The biggest stars of Salt Lake City's segment during Sunday's closing ceremonies needed a cargo plane and a trio of specially outfitted buses to get them to the 1998 Winter Games.
But once they arrived, the performers happily settled into the stables behind the Minami Nagano Sports Park where the menu offers little but hay and water.That's fine because these hoofers are horses, 10 specially selected thoroughbred brown-and-white pintos on loan to the Salt Lake Organizing Committee from a ranch in San Diego.
Their job is to help the organizing committee showcase Salt Lake City as the next Winter Games host in a five-minute production that's costing $750,000.
"Our horses are our celebrities," said Mary Gaddie, the Salt Lake Organizing Committee's director of Games presentation. "They're beautiful, and they're probably going to steal the show."
The theme of Salt Lake's closing ceremonies segment is contrast, culture and courage, no surprise because it's the same theme that organizers chose for the 2002 Winter Games last August when the new logo was introduced.
The horses, though, are new. They were put in the production to help symbolize the American West, Gaddie said. "What we wanted to do is to give a sense of place," she said.
"They have a look about them we feel epitomizes courage," said Elisabeth Goth, a partner at the Scripps Miramar Ranch in San Diego where the horses were sired by a national champion, Chubasco.
The ranch picked up all of the costs associated with bringing the horses to Japan, including the team of 22 trainers, groomers and other personnel attending them.

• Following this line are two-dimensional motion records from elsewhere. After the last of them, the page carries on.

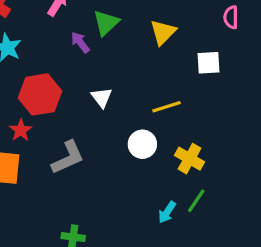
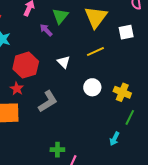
yellow triangle: (163, 32) -> (96, 17), size x1.4
yellow line: (167, 107) -> (95, 52), moved
cyan arrow: (167, 212) -> (114, 139), moved

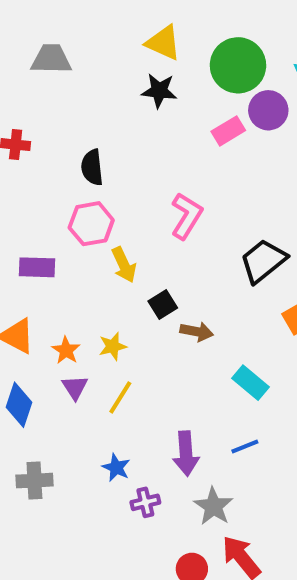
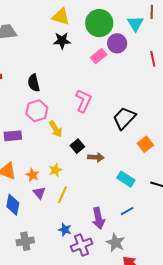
purple cross: (145, 502) -> (82, 245), size x1.5

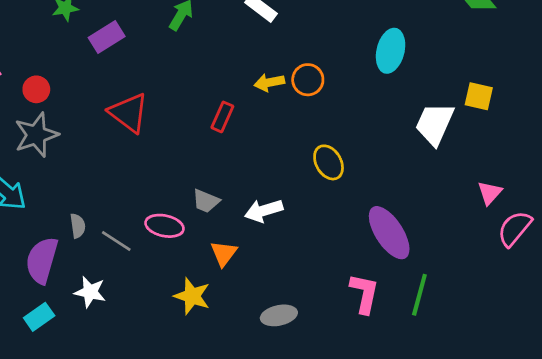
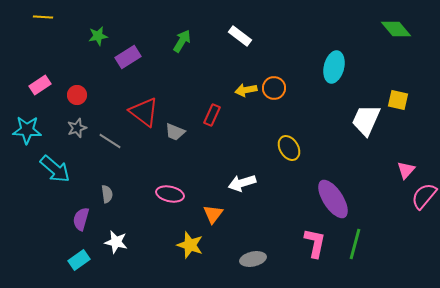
gray star: (36, 135) -> (77, 128), size x0.6
gray trapezoid: (206, 201) -> (175, 132), moved
gray line: (116, 241) -> (110, 141), moved
purple semicircle: (42, 260) -> (81, 219), size x0.7

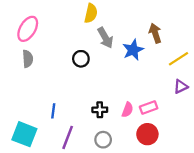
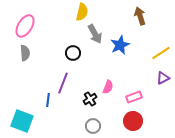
brown arrow: (155, 33) -> (140, 16), moved
black cross: (100, 110) -> (90, 99), turned -32
pink semicircle: (127, 110) -> (108, 87), moved
purple line: (68, 137) -> (63, 83), moved

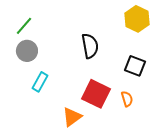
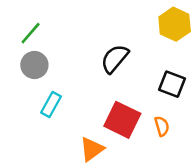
black semicircle: (90, 46) -> (115, 59), turned -130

Six Utah dancers selected from local dance companies are also in the show, as well as the organizing committee's 28 Junior Ambassadors, a group of seventh-graders from the state who won a trip to Japan in an essay contest.
The closing ceremonies are expected to last about 90 minutes and are scheduled to begin at 6 p.m. Sunday (2 a.m. Sunday, Utah time). Salt Lake City's segment will begin about midway before the Olympic flame is extinguished.